(Given information begins)

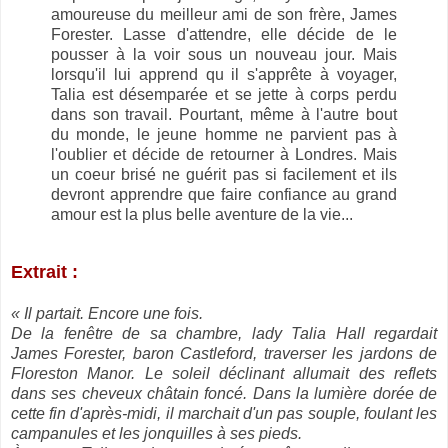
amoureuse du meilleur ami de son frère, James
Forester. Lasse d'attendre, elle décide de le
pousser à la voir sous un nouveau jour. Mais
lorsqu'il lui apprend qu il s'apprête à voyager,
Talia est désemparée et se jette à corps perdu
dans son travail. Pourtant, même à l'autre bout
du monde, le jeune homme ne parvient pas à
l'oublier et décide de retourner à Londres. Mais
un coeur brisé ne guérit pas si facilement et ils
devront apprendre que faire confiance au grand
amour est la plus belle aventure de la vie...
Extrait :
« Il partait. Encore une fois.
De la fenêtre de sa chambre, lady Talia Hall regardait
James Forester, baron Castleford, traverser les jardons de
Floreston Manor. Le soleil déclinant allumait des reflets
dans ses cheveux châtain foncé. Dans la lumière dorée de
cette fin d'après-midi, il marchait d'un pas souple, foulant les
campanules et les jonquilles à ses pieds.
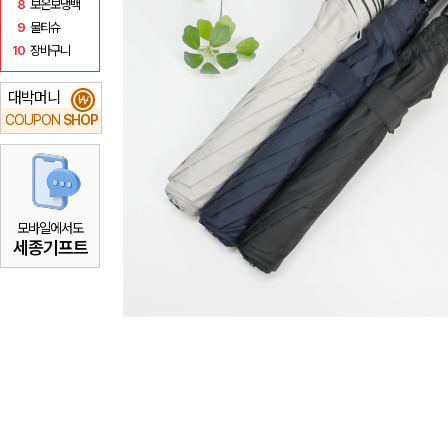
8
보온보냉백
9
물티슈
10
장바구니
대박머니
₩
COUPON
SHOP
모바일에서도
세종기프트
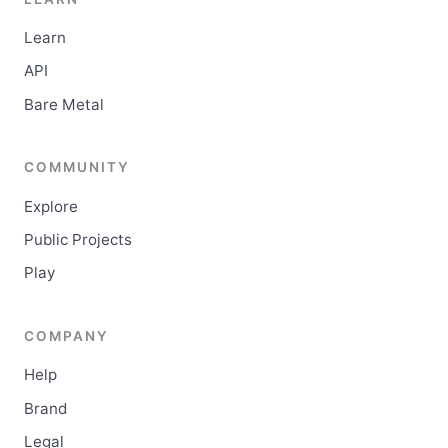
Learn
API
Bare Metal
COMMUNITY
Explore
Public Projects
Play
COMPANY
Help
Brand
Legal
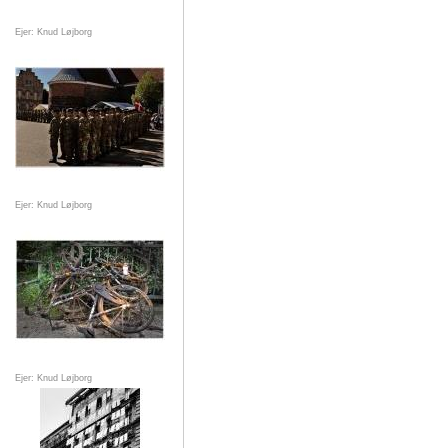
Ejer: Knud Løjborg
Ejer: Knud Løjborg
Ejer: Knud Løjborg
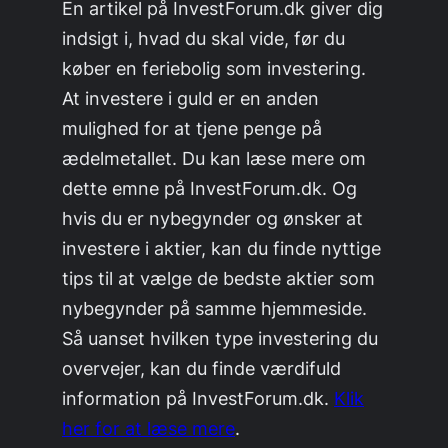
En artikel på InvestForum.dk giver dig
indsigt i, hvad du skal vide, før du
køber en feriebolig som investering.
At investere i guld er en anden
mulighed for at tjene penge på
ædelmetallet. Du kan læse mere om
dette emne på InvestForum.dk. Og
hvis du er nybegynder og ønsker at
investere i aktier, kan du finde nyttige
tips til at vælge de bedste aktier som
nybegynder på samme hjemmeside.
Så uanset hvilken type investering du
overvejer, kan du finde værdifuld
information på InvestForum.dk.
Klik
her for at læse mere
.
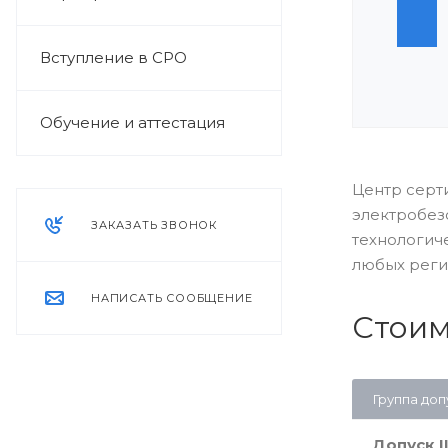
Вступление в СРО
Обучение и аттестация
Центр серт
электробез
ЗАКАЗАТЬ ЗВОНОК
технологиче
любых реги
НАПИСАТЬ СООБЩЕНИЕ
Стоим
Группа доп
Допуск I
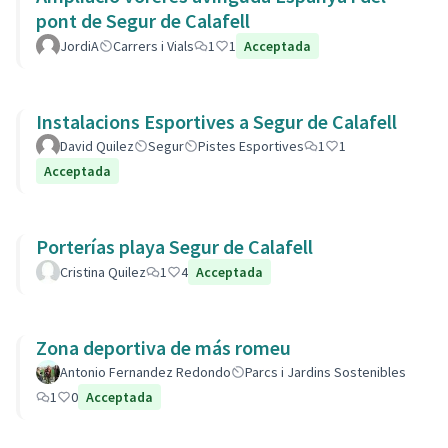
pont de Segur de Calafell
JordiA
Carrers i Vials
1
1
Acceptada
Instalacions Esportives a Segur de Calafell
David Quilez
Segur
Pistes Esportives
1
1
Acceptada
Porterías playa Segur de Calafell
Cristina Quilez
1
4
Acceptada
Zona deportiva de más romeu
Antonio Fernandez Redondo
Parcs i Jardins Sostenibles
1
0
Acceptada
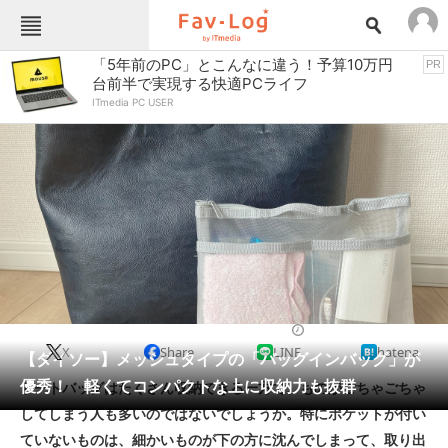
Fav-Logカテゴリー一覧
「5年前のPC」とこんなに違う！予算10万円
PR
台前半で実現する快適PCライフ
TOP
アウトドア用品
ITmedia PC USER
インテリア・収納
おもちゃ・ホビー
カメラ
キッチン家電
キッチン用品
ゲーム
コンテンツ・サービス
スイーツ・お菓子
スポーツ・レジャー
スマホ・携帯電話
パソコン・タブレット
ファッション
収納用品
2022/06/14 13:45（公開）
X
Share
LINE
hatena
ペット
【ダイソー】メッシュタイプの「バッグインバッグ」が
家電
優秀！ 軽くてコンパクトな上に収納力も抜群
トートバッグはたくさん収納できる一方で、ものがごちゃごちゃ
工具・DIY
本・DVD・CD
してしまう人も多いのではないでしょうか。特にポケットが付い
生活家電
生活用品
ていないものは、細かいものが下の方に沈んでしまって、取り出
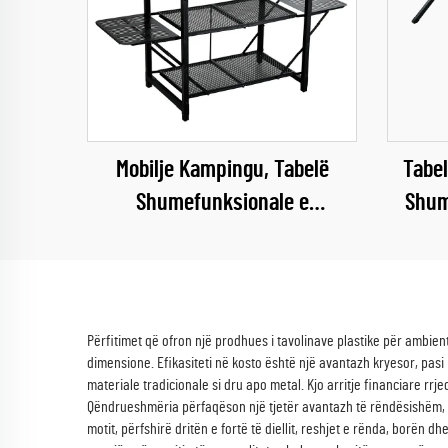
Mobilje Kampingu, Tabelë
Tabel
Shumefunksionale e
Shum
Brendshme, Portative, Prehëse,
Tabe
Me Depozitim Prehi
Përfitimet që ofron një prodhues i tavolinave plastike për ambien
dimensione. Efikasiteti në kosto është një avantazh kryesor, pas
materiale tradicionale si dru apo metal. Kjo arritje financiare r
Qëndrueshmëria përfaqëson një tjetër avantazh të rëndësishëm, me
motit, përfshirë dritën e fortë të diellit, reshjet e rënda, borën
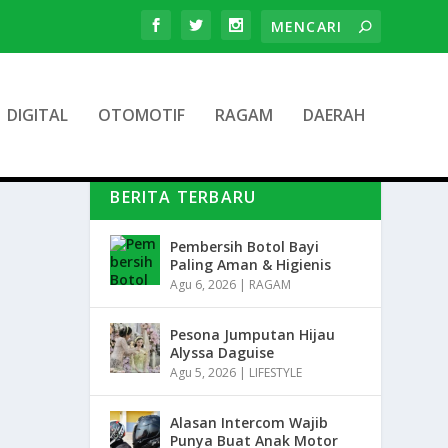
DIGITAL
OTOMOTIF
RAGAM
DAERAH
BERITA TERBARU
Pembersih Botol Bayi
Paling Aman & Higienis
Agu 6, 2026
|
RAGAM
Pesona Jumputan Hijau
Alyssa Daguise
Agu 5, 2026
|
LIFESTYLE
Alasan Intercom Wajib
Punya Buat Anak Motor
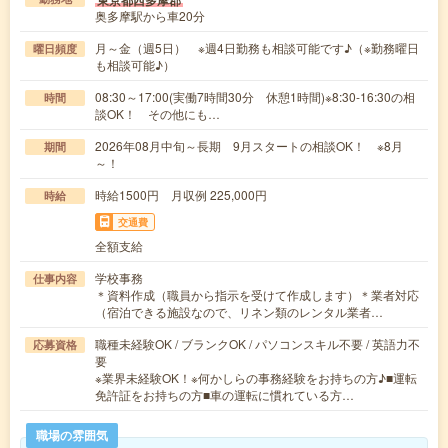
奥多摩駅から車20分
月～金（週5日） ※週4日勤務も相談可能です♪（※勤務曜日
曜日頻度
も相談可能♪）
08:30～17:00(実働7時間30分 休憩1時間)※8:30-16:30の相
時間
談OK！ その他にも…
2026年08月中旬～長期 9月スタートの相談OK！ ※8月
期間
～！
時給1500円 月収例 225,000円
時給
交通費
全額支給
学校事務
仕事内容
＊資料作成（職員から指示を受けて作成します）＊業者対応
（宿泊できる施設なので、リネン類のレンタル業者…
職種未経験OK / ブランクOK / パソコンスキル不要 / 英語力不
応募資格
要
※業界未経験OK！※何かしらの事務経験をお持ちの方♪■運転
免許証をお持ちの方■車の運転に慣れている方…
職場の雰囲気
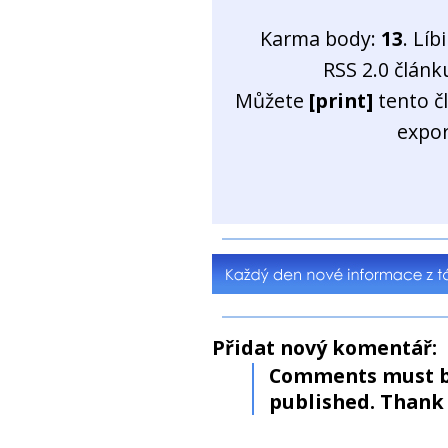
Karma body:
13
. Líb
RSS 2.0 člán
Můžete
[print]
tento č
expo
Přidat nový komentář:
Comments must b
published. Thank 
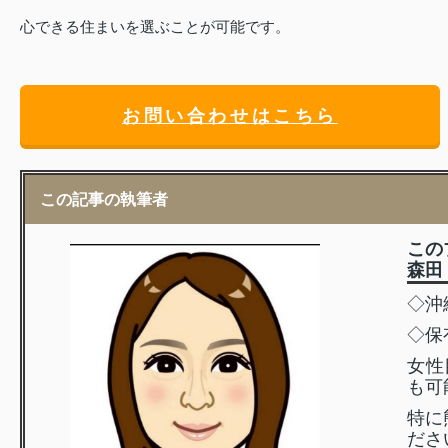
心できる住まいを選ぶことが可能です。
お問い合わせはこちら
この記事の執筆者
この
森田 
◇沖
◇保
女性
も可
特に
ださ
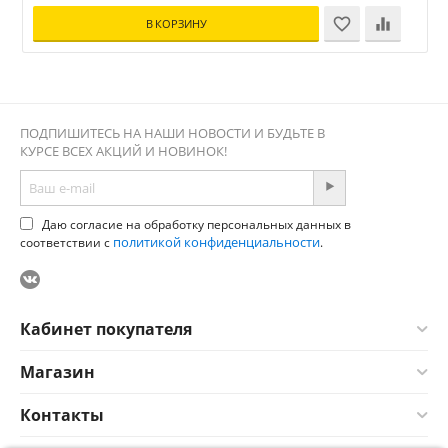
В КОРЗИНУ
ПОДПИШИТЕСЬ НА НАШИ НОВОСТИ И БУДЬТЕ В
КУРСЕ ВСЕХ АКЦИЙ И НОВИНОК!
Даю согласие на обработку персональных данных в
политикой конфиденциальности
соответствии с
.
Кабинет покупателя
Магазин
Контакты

(Given information ends)

Your instructions: The answer must be one number, the count of lines above that hold the word "avantazh".

Solution for this exercise: 2